I have been exploring “Real Food” over the last month or so, and for Lent have been practicing keeping away from refined sugar. It’s been an interesting and eye-opening experiment so far. I started thinking about Real Food about a month ago, stumbling across the 100 Days of Real Food challenge (www.100daysofrealfood.com). As I read it, there was something about it that instantly connected with me. My last blogpost dove into some of the challenges with body image that have resided within my head for many years… as a result of that, I am loathe to go on diets. I think dieting is a sham, a complete and absolute sham. I think that unless we make changes to our diet that are ongoing and sustainable, dieting actually ends up causing us more harm than good. I have been on most of the dieting schemes at one point or another … Glycemic Index, The Zone, cabbage soup diet (that one was the worst! ;)), blah blah blah. And you do lose weight, of course you do, but it comes back… with a vengeance, and you end up feeling worse than when you started, less motivated the next time around, taking you further and further away from goals that have any relation to health or wellbeing and pushing you into an endless cycle of shame, failure, and self-loathing. For a few years now, I have refused to go on any diet purely for self-protection – I just can’t take it anymore.
But, all of that said, I am eager to explore health and wellbeing. I want to feel good in my body, to practice eating and movement that make me feel good, that give me energy, that strengthen my body and my ability to handle what life throws at me. My distaste of diets has cast a shadow over this goal, keeping me from exploring it for fear of sinking back into the mire of dieting.
But Real Food offers me an opportunity to change my diet, ie: what I eat, in a way that serves my goals, which remain steadfastly focused on wellbeing and health, and not weight loss. Real Food is simple, which is what I love the most – there are no scales, no weird proportions, no powders or points or weigh-in sessions. It’s simply this… eat whole foods (as close to their original form as possible), avoid refined sugar and fried foods, try to make things yourself but if you eat packaged foods, choose ones with 5 ingredients or less. Voila, that’s it!

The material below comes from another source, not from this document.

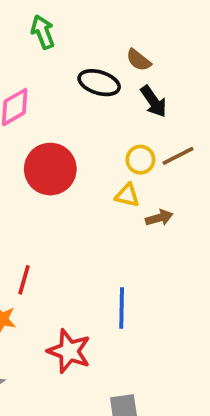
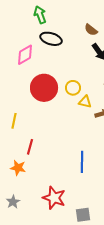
black ellipse: (99, 83) -> (51, 39), moved
yellow circle: (140, 160) -> (73, 88), moved
red star: (69, 351) -> (54, 198), moved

The other central part of my wellbeing exploration, is Mindful Eating, and this is quite possibly more important than the real food, although they go hand in hand. Mindful Eating is also simple… eat when you’re hungry, stop when you’re full. Pay attention to your body to get these signals and take care of your body by providing what it needs. It’s that simple, and it’s that difficult.
For many people, food is a source of comfort, at times a celebratory experience, at times it roots us to aspects of ourselves, our past, our culture. Food brings us together with others, centres social experiences, creates opportunities for positive memories. These things are so important, and what I’m discovering is that food should be a comfort, it should provide more than just nutrients. What is harder to learn is that food is not for numbing. Numbing is different than comfort, it is a shutting off or a shutting down. When things feel too hard, we are overwhelmed, and life has dealt us a tough hand or a tough day, we choose things that make it go away. For some people, this is alcohol, some it is drugs, some people like a cigarette, some people zone out in front of the television. For me, this has always been food. A way of checking out, disconnecting, and escaping whatever chaos has taken up residence within me. But the snag in this plan is two-fold…. first, the numbing doesn’t last, the feelings come back, sometimes stronger than before because they have been combined with the feelings of guilt and shame at using food to numb again. The second is that when you numb the pain, you numb the joy. We don’t have the power to selectively numb, and to choose which feelings we want to shut off, we just shut them all down. We escape our pain, but we also miss out on our joy. Getting into those feelings, allowing ourselves to feel them can be positively wretched, I won’t pretend it is fun … but it opens up the opportunity for us to feel the good things too, which is so worth it.
I don’t know why I want to write about all this, except to say that although all of this is decidedly simple, it is revolutionary for me. Learning to be in my body, to feel when it needs something, to provide what it needs, to take care of it in a nurturing and gracious way, this is new ground. Diets be damned, but this new path for me is a good one. I am having fun exploring how to make foods myself, I am learning about the crazy things they put in processed food and the effect this can have on our health, and most importantly, I am feeling good. Nourished, cared for, energetic, ready for what comes my way (well, at least a bit more ready ;)).
How do you relate to food? What positive or negative associations have you made with it? How do you pursue health in how you nourish and move your body?